Lisa and Jason Chandler from Cottonwood, CA, joined their daughter, Anastacia Reynolds, 12 for the fun at UC Davis. Anastacia is recovering from a near-hanging accident on a swing set that has l eft her with a traumatic brain injury, from which she is recovering at a pace that has even astonished her doctors, according to her parents.
“This place is amazing,” said Lisa Chandler, wrapping her arms around her daughter who must currently use a wheel chair to stay mobile. “We can’t believe how awesome all this is. She’s making such amazing progress and this is really a great way to give her and all the kids a chance to socialize and just be kids for a little while. This facility is absolutely amazing. They are the best.”
The UC Davis Child Life and Creative Arts Program is a direct beneficiary of Spirit Store donations. The program helps coordinate the Halloween party, as well as other events throughout the year, including a holiday with Santa at Christmas. But its core services provide an ongoing menu of programs and services for patients and their parents through the work of child life specialists, as well as music and art therapists, among others, who deliver a range of powerful coping strategies and educational information for the patients and their parents.
Diana Sundberg who runs the program at UC Davis, said the donations and party made possibly by Spirit Stores is a vital part of the process of keeping kids’ spirits high as they go through what is, in most cases, the scariest time of their lives.
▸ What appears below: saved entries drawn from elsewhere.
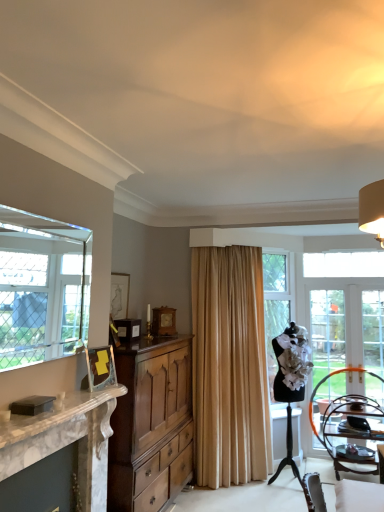 Question: Would you say white marble fireplace at left is a long distance from wooden chair at lower right?

Choices:
 (A) no
 (B) yes

Answer: (B)

Question: From the image's perspective, does white marble fireplace at left appear higher than wooden chair at lower right?

Choices:
 (A) no
 (B) yes

Answer: (B)

Question: Does white marble fireplace at left appear on the right side of wooden chair at lower right?

Choices:
 (A) yes
 (B) no

Answer: (B)

Question: Is white marble fireplace at left bigger than wooden chair at lower right?

Choices:
 (A) no
 (B) yes

Answer: (A)

Question: Considering the relative sizes of white marble fireplace at left and wooden chair at lower right in the image provided, is white marble fireplace at left taller than wooden chair at lower right?

Choices:
 (A) no
 (B) yes

Answer: (A)

Question: From the image's perspective, is white marble fireplace at left under wooden chair at lower right?

Choices:
 (A) no
 (B) yes

Answer: (A)

Question: Is white marble fireplace at left closer to camera compared to beige fabric curtain at center?

Choices:
 (A) yes
 (B) no

Answer: (A)

Question: Considering the relative positions of white marble fireplace at left and beige fabric curtain at center in the image provided, is white marble fireplace at left to the left of beige fabric curtain at center from the viewer's perspective?

Choices:
 (A) yes
 (B) no

Answer: (A)

Question: Does white marble fireplace at left have a lesser width compared to beige fabric curtain at center?

Choices:
 (A) no
 (B) yes

Answer: (B)

Question: From a real-world perspective, is white marble fireplace at left under beige fabric curtain at center?

Choices:
 (A) yes
 (B) no

Answer: (A)

Question: From the image's perspective, is white marble fireplace at left under beige fabric curtain at center?

Choices:
 (A) no
 (B) yes

Answer: (B)

Question: Is white marble fireplace at left with beige fabric curtain at center?

Choices:
 (A) no
 (B) yes

Answer: (A)

Question: Is clear glass window at left directly adjacent to clear glass door at right?

Choices:
 (A) no
 (B) yes

Answer: (A)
“We do everything we can to help minimize fears and normalize the hospitalization experience for the children,” said Sundberg. “By throwing the kids a Halloween party with costumes and games, we give them something they can recognize from home, be a part of, and a little bit of normal that they can carry with them while they are going through their treatment or in the recovery process. It’s a very scary experience for kids to be away from home, let alone in a hospital. So bringing in Halloween fun for them is one of the ways we work to take those fears away, even if for just a little while.”